Oakleigh House

Oakleigh House: 350 Oakleigh Pl.

Started in 1833 by James Roper on a Spanish land grant, “Oakleigh” was named for the magnificent oaks around it.

Roper was a brick mason, dry goods merchant and cotton factor from James City County, Virginia. Roper chose this site for his house because of its valuable clay pit. Roper was a cotton trader who was hit by the Panic of 1837. Unable to repay the $20,000 he had borrowed to build the house, he sold it to his brother-in-law Boyd Simison, who allowed him to live in it rent-free until 1850. With his business interests failing, Roper followed his brother-in-law's example, becoming a lumber merchant and moving to New Orleans in 1850.

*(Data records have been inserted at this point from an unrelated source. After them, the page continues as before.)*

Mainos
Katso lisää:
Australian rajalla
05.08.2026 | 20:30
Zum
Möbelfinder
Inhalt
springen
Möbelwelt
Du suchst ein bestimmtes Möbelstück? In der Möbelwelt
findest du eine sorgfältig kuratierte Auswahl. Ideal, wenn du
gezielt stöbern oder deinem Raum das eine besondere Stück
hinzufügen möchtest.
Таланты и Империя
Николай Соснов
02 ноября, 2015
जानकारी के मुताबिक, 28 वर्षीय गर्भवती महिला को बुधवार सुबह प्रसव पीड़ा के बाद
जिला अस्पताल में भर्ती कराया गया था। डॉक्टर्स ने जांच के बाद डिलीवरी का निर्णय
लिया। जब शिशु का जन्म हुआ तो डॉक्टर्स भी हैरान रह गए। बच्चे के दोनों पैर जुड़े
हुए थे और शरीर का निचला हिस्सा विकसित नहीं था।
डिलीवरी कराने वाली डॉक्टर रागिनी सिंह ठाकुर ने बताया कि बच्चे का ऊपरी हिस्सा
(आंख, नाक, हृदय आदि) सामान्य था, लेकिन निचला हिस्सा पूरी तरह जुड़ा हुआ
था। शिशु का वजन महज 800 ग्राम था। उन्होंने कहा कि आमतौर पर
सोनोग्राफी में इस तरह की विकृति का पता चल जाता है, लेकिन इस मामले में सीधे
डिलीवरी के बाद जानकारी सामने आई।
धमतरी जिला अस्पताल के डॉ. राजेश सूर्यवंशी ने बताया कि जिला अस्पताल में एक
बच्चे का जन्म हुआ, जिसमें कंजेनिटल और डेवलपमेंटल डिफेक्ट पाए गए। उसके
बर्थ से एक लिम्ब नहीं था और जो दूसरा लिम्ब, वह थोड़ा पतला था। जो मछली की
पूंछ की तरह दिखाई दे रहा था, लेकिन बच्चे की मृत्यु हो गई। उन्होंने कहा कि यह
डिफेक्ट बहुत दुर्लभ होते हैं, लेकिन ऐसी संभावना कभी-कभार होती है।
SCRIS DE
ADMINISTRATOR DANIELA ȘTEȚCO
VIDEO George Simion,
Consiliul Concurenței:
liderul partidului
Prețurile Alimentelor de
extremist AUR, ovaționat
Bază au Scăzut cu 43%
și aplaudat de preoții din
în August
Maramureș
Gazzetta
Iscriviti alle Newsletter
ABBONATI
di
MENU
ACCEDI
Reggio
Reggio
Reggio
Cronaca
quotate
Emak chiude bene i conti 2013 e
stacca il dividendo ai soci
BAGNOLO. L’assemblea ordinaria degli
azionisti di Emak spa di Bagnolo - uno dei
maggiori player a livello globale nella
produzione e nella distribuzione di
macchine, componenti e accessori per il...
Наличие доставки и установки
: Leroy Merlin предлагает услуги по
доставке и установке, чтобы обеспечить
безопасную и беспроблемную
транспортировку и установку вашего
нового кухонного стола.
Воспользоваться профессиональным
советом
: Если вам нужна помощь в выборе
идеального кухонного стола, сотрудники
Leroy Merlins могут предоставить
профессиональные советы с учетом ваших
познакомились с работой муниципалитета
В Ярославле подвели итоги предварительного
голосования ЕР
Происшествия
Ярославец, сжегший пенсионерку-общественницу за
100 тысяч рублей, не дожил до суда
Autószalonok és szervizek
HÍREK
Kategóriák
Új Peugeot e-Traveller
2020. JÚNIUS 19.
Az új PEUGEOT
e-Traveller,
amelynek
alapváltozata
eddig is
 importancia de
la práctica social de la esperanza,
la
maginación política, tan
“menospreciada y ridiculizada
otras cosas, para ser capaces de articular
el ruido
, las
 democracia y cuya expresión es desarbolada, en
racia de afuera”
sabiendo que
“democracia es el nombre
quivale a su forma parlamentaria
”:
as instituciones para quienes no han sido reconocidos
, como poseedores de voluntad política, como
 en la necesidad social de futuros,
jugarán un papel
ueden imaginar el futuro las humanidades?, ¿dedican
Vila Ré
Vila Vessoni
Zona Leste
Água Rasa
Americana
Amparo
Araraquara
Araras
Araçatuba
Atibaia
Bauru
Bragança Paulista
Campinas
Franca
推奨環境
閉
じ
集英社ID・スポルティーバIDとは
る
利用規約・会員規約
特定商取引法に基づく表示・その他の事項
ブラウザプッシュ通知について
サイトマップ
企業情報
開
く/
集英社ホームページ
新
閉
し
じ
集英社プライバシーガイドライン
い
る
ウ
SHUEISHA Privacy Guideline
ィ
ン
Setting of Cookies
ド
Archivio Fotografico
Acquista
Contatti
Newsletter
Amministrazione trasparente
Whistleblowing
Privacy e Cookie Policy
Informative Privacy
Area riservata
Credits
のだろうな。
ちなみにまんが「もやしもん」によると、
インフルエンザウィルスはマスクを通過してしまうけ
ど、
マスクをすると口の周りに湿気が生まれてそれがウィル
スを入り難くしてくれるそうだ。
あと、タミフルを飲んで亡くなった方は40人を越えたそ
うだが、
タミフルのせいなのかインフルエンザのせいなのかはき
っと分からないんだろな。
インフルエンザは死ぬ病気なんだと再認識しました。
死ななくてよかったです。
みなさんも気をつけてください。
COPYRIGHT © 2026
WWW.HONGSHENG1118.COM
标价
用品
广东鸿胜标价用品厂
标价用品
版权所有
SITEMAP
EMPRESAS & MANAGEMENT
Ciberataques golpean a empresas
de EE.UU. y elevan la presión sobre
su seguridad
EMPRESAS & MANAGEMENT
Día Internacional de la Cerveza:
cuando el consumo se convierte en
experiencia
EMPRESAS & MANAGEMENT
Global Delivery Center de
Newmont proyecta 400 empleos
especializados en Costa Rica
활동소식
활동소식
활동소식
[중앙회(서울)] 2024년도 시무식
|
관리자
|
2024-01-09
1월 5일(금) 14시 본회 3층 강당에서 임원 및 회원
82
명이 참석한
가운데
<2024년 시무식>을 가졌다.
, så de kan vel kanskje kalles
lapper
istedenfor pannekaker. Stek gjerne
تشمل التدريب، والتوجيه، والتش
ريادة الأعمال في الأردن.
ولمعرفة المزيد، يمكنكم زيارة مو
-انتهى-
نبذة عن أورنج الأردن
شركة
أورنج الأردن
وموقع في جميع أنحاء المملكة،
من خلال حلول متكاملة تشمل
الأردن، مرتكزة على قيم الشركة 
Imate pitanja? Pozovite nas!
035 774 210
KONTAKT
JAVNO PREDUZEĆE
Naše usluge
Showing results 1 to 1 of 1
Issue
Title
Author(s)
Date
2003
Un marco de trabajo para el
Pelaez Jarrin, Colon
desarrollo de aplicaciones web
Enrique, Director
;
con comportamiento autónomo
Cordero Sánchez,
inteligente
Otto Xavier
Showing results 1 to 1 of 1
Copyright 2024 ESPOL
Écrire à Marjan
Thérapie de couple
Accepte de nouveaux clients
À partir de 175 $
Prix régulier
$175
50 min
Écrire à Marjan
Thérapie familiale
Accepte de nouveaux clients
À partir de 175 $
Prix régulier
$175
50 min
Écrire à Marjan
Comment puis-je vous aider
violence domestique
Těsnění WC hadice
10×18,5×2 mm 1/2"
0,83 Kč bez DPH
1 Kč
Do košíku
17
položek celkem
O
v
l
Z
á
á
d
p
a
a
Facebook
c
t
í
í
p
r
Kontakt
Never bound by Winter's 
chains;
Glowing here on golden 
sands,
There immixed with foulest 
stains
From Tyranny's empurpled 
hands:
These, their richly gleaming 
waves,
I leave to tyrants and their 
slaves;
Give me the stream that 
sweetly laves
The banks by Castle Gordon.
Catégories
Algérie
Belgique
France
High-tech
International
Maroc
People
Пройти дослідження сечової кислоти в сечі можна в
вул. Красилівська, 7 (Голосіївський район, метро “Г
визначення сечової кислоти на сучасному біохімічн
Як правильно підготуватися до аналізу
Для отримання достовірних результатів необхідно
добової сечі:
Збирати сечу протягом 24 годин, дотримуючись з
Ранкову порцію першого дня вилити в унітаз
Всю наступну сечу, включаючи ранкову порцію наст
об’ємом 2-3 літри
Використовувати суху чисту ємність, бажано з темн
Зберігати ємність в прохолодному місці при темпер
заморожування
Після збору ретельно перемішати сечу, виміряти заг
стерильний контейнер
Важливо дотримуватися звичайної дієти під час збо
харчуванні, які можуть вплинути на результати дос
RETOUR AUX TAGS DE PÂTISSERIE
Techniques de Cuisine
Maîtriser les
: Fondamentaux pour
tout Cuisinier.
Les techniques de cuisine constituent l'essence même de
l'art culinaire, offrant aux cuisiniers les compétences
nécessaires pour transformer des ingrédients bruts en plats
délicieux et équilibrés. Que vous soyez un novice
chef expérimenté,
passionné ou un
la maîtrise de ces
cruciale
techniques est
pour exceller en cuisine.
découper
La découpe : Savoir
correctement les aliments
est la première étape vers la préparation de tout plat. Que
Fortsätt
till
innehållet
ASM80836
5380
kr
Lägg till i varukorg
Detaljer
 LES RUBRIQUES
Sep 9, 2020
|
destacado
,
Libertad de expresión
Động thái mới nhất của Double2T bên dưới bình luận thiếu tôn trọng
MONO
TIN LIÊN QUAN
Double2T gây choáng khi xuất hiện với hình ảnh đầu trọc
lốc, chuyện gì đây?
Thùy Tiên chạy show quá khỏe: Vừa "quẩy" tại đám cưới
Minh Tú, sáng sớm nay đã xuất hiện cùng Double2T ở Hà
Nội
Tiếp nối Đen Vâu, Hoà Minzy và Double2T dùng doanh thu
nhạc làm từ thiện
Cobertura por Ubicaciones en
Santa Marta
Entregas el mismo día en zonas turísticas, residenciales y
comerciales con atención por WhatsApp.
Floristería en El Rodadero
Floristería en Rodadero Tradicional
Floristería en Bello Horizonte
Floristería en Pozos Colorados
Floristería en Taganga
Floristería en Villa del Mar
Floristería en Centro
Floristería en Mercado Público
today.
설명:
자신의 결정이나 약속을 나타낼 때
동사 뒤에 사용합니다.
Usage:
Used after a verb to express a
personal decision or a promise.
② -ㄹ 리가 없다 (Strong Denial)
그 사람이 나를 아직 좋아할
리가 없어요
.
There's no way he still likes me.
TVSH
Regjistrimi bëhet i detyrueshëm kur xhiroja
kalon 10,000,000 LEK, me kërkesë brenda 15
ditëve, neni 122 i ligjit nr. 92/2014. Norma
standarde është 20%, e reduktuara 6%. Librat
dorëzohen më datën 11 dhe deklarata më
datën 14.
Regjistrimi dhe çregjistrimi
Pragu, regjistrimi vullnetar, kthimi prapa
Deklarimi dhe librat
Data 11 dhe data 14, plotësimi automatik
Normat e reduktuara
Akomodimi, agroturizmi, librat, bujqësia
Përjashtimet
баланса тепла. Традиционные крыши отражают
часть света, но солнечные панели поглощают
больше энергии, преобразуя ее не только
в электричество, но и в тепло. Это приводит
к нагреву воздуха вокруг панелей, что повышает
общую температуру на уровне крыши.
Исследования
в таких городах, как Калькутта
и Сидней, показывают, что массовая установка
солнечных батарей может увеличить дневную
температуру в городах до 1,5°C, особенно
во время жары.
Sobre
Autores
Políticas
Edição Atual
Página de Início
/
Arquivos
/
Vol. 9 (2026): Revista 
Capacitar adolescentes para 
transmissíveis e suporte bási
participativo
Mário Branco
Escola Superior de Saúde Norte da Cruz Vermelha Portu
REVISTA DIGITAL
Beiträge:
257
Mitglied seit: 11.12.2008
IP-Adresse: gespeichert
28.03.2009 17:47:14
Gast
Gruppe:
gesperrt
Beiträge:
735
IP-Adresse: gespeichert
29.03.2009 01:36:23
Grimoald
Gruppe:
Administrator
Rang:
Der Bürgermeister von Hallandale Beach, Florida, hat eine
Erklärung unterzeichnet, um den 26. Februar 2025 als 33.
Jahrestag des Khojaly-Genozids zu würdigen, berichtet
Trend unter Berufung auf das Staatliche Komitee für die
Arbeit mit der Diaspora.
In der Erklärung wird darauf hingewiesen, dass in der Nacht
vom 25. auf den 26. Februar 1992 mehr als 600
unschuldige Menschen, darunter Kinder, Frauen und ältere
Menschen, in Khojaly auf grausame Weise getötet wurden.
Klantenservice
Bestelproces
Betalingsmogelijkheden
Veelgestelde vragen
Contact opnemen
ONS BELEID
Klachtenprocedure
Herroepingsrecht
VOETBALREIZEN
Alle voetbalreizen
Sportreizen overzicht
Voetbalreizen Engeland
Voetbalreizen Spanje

Roper was his own architect and builder. Using slave and free labor, the house is composed of bricks made from clay dug on the grounds and timber harvested from the property. Tool marks can be seen on the siding, doors and window frames. The “T” shaped dwelling with elegant parlors and curved outside stairway from the brick terrace to front gallery was well suited for a semi-tropical climate. The name for the estate comes from a combination of the word oak and the Anglo-Saxon word lea, that means meadow.

Alfred Irwin came to Mobile as secretary of the Mobile and Ohio Railroad in the late 1840s. He first rented, and then purchased Oakleigh in 1852. He and his wife, Margaret Kilshaw Irwin, a British citizen of the Irish peerage, were prominent in Mobile’s social scene. Their three children, Thomas Kilshaw Irwin – known as T.K., Lee Fearn and Corrine, lived with them in Oakleigh. Corrine died as a young woman. T.K. and his family were the second-generation Irwin owners of Oakleigh. During the three-generation of Irwin tenure Oakleigh was known as “Irwin Place.”

During the Union occupation of Mobile, Margaret Irwin saved the house from occupation or damage by draping a British flag on the front gallery. In 1877, future-U.S. President James Garfield was a guest of the T.K. Irwins. T.K., once aide to Confederate president Jefferson Davis, established and was president of the Mobile Cotton Exchange.The last Irwin to occupy Oakleigh was Daisy Irwin Clisby, who sold the house in 1916.

Other facilities that operate as part of Oakleigh Historic Complex are the Cook’s House, an 1850’s slave cabin located behind the main house, the Cox-Deasy Cottage, an 1850s raised plantation house that interprets the middle-class lifestyle in 19th century Mobile and the Mitchell Archives, a historical research facility.

It was included in the Historic American Buildings Survey and the National Register of Historic Places. It was acquired by the city of Mobile in 1955 and is now operated as a museum by the Historic Mobile Preservation Society.